*TASK INSTRUCTIONS*
Give back the entries in full, exactly as they are written.

*SOURCE DATA*
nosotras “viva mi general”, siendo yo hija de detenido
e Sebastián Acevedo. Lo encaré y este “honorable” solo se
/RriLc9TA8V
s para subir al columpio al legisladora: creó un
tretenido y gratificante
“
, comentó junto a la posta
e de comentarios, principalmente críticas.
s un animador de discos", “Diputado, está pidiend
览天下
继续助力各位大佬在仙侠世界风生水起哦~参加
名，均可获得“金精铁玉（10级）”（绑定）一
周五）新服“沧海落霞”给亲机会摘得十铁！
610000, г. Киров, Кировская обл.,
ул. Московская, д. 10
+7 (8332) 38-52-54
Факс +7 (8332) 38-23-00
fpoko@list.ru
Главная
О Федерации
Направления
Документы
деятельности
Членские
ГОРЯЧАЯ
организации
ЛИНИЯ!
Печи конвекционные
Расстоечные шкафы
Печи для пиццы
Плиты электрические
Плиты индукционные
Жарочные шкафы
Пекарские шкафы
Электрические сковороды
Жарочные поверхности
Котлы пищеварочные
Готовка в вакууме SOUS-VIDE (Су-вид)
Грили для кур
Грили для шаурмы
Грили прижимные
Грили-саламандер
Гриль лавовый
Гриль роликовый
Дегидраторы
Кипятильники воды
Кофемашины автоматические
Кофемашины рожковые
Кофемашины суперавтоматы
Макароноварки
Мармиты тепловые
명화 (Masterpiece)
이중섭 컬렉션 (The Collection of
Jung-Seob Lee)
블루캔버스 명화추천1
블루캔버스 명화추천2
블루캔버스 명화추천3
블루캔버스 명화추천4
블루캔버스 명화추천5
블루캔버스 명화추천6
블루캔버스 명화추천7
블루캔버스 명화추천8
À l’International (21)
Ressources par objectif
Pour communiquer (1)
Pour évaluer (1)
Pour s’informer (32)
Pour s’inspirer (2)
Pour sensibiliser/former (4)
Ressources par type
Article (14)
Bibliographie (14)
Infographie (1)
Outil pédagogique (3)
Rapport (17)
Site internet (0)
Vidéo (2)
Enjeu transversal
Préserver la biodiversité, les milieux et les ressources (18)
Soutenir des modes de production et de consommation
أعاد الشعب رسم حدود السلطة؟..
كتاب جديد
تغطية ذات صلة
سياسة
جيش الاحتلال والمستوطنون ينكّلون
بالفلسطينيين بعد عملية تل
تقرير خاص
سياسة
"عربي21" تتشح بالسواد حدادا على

*RESPONSE BELOW*
nosotras “viva mi general”, siendo yo hija de detenido
e Sebastián Acevedo. Lo encaré y este “honorable” solo se
/RriLc9TA8V
s para subir al columpio al legisladora: creó un
tretenido y gratificante
“
, comentó junto a la posta
e de comentarios, principalmente críticas.
s un animador de discos", “Diputado, está pidiend
览天下
继续助力各位大佬在仙侠世界风生水起哦~参加
名，均可获得“金精铁玉（10级）”（绑定）一
周五）新服“沧海落霞”给亲机会摘得十铁！
610000, г. Киров, Кировская обл.,
ул. Московская, д. 10
+7 (8332) 38-52-54
Факс +7 (8332) 38-23-00
fpoko@list.ru
Главная
О Федерации
Направления
Документы
деятельности
Членские
ГОРЯЧАЯ
организации
ЛИНИЯ!
Печи конвекционные
Расстоечные шкафы
Печи для пиццы
Плиты электрические
Плиты индукционные
Жарочные шкафы
Пекарские шкафы
Электрические сковороды
Жарочные поверхности
Котлы пищеварочные
Готовка в вакууме SOUS-VIDE (Су-вид)
Грили для кур
Грили для шаурмы
Грили прижимные
Грили-саламандер
Гриль лавовый
Гриль роликовый
Дегидраторы
Кипятильники воды
Кофемашины автоматические
Кофемашины рожковые
Кофемашины суперавтоматы
Макароноварки
Мармиты тепловые
명화 (Masterpiece)
이중섭 컬렉션 (The Collection of
Jung-Seob Lee)
블루캔버스 명화추천1
블루캔버스 명화추천2
블루캔버스 명화추천3
블루캔버스 명화추천4
블루캔버스 명화추천5
블루캔버스 명화추천6
블루캔버스 명화추천7
블루캔버스 명화추천8
À l’International (21)
Ressources par objectif
Pour communiquer (1)
Pour évaluer (1)
Pour s’informer (32)
Pour s’inspirer (2)
Pour sensibiliser/former (4)
Ressources par type
Article (14)
Bibliographie (14)
Infographie (1)
Outil pédagogique (3)
Rapport (17)
Site internet (0)
Vidéo (2)
Enjeu transversal
Préserver la biodiversité, les milieux et les ressources (18)
Soutenir des modes de production et de consommation
أعاد الشعب رسم حدود السلطة؟..
كتاب جديد
تغطية ذات صلة
سياسة
جيش الاحتلال والمستوطنون ينكّلون
بالفلسطينيين بعد عملية تل
تقرير خاص
سياسة
"عربي21" تتشح بالسواد حدادا على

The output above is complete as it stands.